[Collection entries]
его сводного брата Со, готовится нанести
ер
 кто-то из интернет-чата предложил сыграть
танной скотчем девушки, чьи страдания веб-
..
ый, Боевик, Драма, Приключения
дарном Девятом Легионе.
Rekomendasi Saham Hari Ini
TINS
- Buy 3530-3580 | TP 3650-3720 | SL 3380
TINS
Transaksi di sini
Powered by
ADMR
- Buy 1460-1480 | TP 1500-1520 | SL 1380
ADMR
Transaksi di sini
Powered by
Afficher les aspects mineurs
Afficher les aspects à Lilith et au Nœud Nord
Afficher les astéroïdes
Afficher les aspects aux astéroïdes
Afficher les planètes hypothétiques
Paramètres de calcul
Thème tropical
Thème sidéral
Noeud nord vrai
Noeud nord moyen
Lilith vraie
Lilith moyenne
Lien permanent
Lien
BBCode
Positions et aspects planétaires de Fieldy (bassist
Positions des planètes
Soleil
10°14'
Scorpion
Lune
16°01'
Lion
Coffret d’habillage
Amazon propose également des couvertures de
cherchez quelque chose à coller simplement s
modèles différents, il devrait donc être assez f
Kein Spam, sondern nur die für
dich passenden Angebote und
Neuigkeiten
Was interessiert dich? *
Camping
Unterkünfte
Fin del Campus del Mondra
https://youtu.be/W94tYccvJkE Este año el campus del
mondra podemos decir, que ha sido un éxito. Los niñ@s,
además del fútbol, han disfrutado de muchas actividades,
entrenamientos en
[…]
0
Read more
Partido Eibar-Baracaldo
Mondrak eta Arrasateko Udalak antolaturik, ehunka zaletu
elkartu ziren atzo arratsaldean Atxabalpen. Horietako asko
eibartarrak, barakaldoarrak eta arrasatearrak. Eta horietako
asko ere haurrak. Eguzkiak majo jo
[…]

• [ACTIVITY]:
Pull out every line of the records above that contains the word "Positions".

• [TASK RESULT]:
Positions et aspects planétaires de Fieldy (bassist
Positions des planètes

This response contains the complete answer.